In general, subtlety was not The Countess’s strong suit. She had big moods. She made bold statements. She climbed the stage at morning convocation in her preppy flats and white dresses—she  only disaffected teenage girl in the 90s that preferred white clothes—and report on church signs we passed on our smoking circuit.  According the Woodfin Baptist Church, only the wide awake Christian can sleep with Jesus. What do you all make of that? Then, after a beat, she’d  stride grandly off the stage as if she’d dropped a mic in front of the Nobel Committee.

*

 She drove too fast, squealing into the bend, shooting out onto the Avenue, where the speed limit was an impossible 25 mph for everyone but The Countess, who thought nothing of passing a slower car as if it were rush hour on the expressway. We listed off bullet points about each of the mansions on the right.  That’s the house where Emily lived. That’s where Susan lost her virginity. That’s the so and so’s dad had  sex party. Hand to God.   The strange stone art deco villa in the ivy? Owned by a socialite tarot card reader. The Countess lit another cigarette with the lazy dash lighter and when she opened the window, she flooded the avenue with music. She liked spirally songs with ethereal female vocals. Cocteau Twins.  Lush. A bunch of other bands we’d later call shoegaze, or shoegaze-adjacent. She also had a weakness for Enya, which was hilarious. From my bedroom, I could hear her approach to Orinoco Flow played at death metal volume up the narrow corridor of ranch houses that led to my house. We’d moved there after my parents divorce divested us of the big house by the lake.  My mother and sister hated it there. I understood that the smaller, shabbier house under the mountain felt like a step down, but I liked where it was. I could walk to the grand hotel around the corner or  downtown and when I said the name of my neighborhood, people imagined I meant one of those Gatsbyish summer cottages clinging to the curves of  Sunset Mountain. The ones Thomas Wolfe wrote about.

I didn’t correct them.

*

The Countess lived at the bottom of the hill in a stone and shingle cottage, scarcely grander than my house. The summer previous, I’d run down the hill during a soon-abandoned flirtation with jogging. She flagged me down in her front yard. She’d had mono, she said. She’d been desperately bored, horribly lonely. Had I heard from anyone? Was I still hung up on Poetic Bangs? Had I really gotten a car? Would I like a dinner? Could we sit in the smoking section because God she was dying for a cigarette.
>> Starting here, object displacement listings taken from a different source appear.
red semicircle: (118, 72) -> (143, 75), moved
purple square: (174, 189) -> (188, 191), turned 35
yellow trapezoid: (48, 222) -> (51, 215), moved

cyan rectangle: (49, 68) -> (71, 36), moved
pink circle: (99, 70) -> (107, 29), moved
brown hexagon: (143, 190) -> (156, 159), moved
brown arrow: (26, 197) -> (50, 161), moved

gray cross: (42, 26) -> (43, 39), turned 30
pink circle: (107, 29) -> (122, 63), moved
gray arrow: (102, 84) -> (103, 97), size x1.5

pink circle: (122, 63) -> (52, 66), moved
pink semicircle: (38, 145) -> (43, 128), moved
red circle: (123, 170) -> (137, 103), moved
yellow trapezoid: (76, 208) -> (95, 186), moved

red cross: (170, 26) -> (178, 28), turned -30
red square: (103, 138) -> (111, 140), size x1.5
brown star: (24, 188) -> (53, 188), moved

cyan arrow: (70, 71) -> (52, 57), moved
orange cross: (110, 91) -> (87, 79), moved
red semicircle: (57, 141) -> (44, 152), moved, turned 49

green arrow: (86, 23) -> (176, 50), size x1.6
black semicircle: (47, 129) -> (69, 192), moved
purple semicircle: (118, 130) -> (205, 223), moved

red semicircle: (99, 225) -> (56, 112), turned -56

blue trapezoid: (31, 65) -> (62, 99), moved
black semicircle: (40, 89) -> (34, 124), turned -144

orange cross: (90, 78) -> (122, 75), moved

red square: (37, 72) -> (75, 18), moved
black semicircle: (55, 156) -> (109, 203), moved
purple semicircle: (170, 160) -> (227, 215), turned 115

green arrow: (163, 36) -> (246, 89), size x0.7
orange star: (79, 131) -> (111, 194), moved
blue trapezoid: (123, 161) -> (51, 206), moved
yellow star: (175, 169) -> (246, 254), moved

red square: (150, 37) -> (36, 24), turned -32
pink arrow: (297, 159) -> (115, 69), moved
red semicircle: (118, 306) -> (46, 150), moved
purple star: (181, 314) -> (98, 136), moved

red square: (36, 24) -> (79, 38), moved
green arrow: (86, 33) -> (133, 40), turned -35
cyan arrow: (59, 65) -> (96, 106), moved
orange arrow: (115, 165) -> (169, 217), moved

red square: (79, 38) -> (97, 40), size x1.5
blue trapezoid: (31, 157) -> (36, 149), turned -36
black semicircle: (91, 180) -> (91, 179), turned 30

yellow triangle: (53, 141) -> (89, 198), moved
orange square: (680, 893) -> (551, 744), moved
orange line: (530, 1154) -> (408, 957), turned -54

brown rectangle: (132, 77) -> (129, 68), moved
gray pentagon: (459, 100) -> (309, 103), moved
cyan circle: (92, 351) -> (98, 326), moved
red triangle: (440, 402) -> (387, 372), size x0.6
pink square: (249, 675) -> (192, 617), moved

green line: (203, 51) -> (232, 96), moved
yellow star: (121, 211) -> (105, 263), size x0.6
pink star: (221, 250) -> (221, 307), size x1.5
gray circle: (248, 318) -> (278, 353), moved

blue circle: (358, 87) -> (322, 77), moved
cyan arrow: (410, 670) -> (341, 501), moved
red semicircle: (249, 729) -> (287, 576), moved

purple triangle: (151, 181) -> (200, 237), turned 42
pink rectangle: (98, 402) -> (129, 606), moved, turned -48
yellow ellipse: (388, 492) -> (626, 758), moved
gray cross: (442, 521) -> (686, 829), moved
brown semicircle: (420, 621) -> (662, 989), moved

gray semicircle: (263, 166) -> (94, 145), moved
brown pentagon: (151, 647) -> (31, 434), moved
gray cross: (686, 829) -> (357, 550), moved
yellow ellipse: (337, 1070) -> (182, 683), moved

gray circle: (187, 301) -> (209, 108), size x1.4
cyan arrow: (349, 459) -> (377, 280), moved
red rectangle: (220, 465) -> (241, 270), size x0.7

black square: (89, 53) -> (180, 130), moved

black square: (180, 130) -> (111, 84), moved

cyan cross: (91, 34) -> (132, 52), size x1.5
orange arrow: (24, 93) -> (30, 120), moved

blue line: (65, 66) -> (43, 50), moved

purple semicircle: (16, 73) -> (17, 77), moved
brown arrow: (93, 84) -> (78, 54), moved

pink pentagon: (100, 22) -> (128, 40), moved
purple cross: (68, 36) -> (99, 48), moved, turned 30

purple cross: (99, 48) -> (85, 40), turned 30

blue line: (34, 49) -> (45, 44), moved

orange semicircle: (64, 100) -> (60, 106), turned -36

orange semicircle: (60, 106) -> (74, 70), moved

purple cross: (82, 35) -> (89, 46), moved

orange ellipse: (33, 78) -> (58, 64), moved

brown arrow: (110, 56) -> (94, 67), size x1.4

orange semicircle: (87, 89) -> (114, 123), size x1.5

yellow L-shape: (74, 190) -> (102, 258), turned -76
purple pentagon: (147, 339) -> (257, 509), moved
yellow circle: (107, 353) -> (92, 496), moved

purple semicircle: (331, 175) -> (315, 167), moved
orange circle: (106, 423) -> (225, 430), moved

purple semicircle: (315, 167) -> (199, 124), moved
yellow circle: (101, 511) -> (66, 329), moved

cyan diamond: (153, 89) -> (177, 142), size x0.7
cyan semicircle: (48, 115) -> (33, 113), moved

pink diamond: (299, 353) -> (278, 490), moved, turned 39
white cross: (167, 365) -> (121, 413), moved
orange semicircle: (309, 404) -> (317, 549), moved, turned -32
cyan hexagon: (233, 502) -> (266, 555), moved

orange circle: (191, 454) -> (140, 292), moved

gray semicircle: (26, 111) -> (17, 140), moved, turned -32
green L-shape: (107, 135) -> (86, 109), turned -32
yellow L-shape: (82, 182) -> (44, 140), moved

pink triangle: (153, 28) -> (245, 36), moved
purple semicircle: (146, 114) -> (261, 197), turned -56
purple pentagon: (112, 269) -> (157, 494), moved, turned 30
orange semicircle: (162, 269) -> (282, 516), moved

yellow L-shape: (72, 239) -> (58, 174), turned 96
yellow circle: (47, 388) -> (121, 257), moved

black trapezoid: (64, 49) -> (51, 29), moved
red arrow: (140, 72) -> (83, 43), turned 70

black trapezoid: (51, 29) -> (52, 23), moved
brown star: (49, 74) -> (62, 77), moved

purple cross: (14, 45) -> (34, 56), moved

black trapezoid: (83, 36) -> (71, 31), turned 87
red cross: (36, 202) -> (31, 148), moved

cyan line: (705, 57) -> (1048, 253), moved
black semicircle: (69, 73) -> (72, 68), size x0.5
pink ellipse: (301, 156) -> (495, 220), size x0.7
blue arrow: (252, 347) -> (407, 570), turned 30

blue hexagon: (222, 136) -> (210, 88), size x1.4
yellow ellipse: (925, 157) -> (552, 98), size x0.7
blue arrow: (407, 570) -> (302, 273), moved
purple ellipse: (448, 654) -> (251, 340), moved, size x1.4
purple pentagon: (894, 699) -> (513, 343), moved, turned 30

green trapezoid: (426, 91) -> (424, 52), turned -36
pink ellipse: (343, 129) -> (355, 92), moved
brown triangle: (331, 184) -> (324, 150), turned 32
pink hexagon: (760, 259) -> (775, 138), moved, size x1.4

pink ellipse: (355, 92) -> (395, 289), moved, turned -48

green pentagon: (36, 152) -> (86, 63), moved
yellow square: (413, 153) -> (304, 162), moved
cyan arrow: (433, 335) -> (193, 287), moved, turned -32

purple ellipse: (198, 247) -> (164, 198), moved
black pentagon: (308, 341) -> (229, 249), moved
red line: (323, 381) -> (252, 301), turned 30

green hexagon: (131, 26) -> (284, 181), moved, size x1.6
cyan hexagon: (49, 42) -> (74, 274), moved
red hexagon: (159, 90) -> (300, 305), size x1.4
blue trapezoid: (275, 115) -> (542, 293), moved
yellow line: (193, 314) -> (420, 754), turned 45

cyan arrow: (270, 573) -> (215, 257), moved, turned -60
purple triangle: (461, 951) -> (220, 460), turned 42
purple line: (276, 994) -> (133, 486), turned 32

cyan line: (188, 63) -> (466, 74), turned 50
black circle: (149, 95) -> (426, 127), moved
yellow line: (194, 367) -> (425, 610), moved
We fell immediately into that intense I can tell you anything for hours at a time thing that can make you go all “Anne of Green Gables”  bosom friends after twenty minutes and a shared plate of nachos at the Mexican greasy spoon. I let her smoke in my car. Then I started smoking in my car because I drove her to a school. We pooled the gas money our parents gave us and used it to buy cigarettes, coffee and doughnuts, but only when the HOT DOUGHNUTS NOW sign was alit at the Krispy Kreme.  When the Countess pointed out that I wasn’t actually inhaling the smoke, I did and became an actual smoker with a preference for black coffee, because The Countess had, like, zero time to wait for me to  add cream and sugar.  After I totaled my car, she would come for me after hours in her Dad’s jeep and  stand outside my bedroom, banging on the window with a downed tree branch, until I dressed and joined her. Sometimes we’d walk up the grand hotel lobby to do our Latin homework. I’d imagine the entry to Aeneas’ underworld looking like the big stone fireplaces on each end of the lobby. The Countess would coerce a lonely, aging tourists to buy her vodka tonics at the bar. She never got busted[1]

*

I’d known The Countess since we were babies, but she spent part of her childhood in parochial school. When we were reunited in the fourth grade, she was unusually tall and seemed in all ways about two decades older than the rest of us. I went to her house for a play date. She gave me a cool appraisal at the door and announced that she’d recently come into some blazers, shoulder pads, and silk blouses so we’d be playing Divorced Businesswomen. Pretend I’m Cybil Shepherd. You can be Kathleen Turner or Diane Keaton or something. She handed me a wine glass full of Fresca and started complaining about her imaginary ex-husband, Mark.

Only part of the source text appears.